Arsip Kategori: cyberculture

Copynorms v. Copyright Law: Profit Dispute, Locally and Universally


catatan: Mbak Ria Pascucci mendorong saya menulis ini untuk gobble up and down… your wish is my command *bow*

: – )))

… for a brief moment in the early 1990s, the entertainment industry expressed optimism that it could beat the copyright piracy problem of piracy as several countries known for piracy agreed to enforce intellectual property laws more strictly in exchange for trade concessions. Of course, those hopes were quickly dashed … Virtually overnight, a vast group of people—hundreds of millions—acquired the means to violate copyright law easily and conveniently.
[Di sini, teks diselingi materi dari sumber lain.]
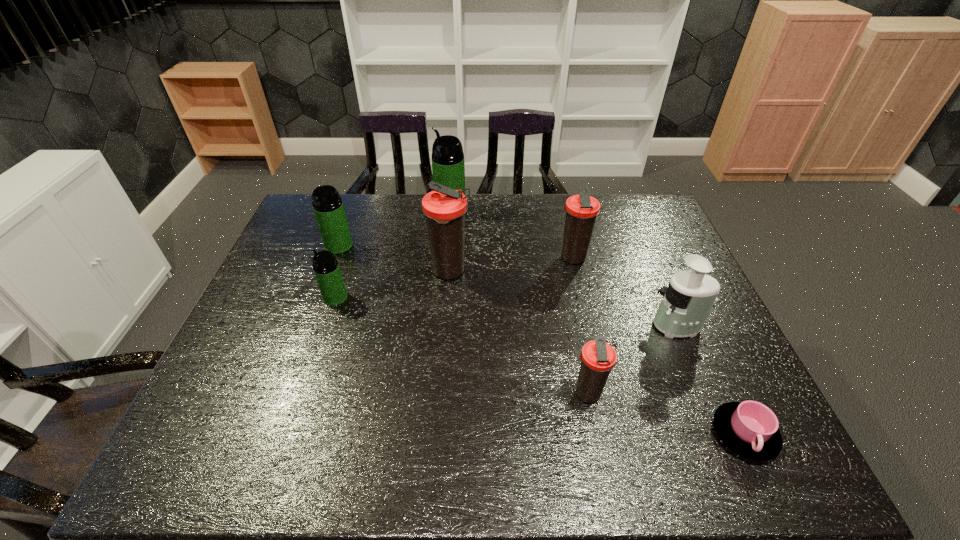 Locate an element on the screen. free spot located 0.070m from the spout of the fifth farthest object is located at coordinates (299, 298).

Identify the location of vacant space situated 0.120m from the spout of the fifth farthest object. This screenshot has height=540, width=960. (281, 298).

In order to click on vacant space located 0.390m on the left of the smallest brown thermos bottle in this screenshot , I will do point(400,394).

Where is `object that is at the far edge`? object that is at the far edge is located at coordinates (448, 168).

Find the location of a particular element. Image resolution: width=960 pixels, height=540 pixels. object that is at the near edge is located at coordinates 749,428.

Locate an element on the screen. The image size is (960, 540). object that is positioned at the left edge is located at coordinates (328, 207).

Find the location of a particular element. juicer at the right edge is located at coordinates (687, 301).

This screenshot has width=960, height=540. What are the coordinates of `cup that is at the right edge` in the screenshot? It's located at (749, 428).

Where is `object at the near right corner`? Image resolution: width=960 pixels, height=540 pixels. object at the near right corner is located at coordinates coord(749,428).

What are the coordinates of `vacant space at the far edge of the desktop` in the screenshot? It's located at (605, 198). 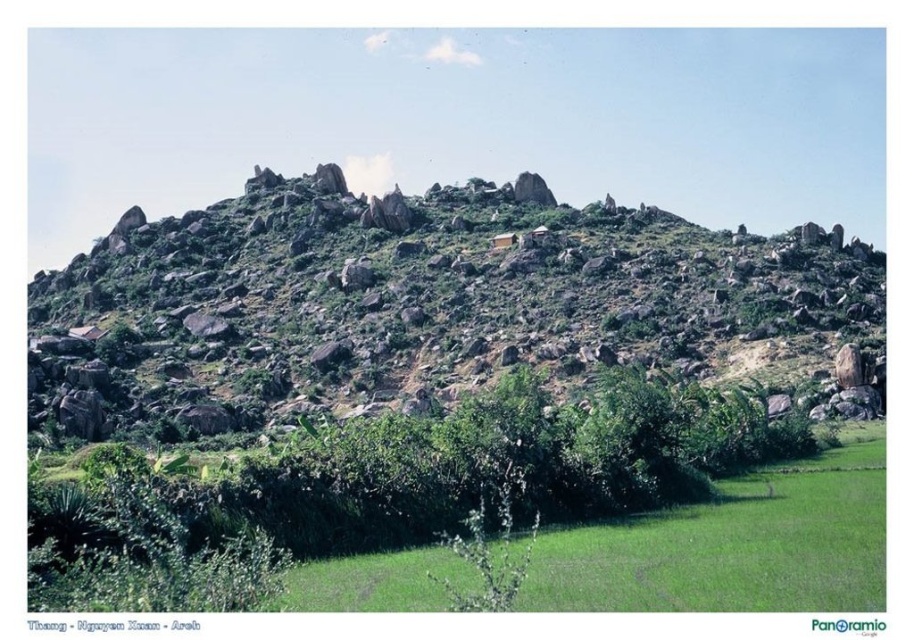 You are standing in the foreground of the scene looking towards the rocky hill. There are two points marked in the image, point (875, 328) and point (594, 548). Which point is closer to you?

Point (594, 548) is closer to you because it is less further to the camera than point (875, 328).

You are a hiker standing at the bottom of the rough stone mountain at upper center. You want to reach the summit. Which direction should you head to climb the mountain?

You should head towards the upper center direction to climb the rough stone mountain at upper center since the mountain is located at that point.

You are a hiker planning to cross from the green grassy at lower center to the rough stone mountain at upper center. Considering their sizes, which area might be more challenging to navigate and why?

The rough stone mountain at upper center has a larger size compared to the green grassy at lower center. The larger size of the mountain likely means a steeper incline and more rugged terrain, making it more challenging to navigate than the smaller, flatter green grassy area.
Just as important, they wanted to do so. Manifestly, people desire entertainment; presumably, they desire free entertainment even more. There was little in the experience of the average person to dissuade her from using file-sharing to fulfill this desire. (Copynorms, Schultz, 2006).

Hingga akhir tahun 2006 USPTO, lembaga negara di Amerika Serikat yang bertanggung-jawab atas domain kerja “patent – trademark”, masih berupaya menggalang upaya persuasi ke sekretariat ASEAN. Waktu itu, dikumpulkan seluruh regulator negara-negara ASEAN untuk sebuah diskusi anti-pembajakan sinyal televisi satelit. Mungkin seperti acara di PBB, peserta dan pembicara sama-sama gagap dalam berbahasa Inggris, apalagi tak ada penerjemah disiapkan panitia untuk diskusi satu hari di Bangkok ini. Mulai dari ESPN hingga pengacara hak cipta dan perdagangan dari negeri industri kreatif ditampilkan. Sepulang dari sana, mungkin yang terjadi hingga detik ini adalah “business as usual”, alias bajak ya bajak saja.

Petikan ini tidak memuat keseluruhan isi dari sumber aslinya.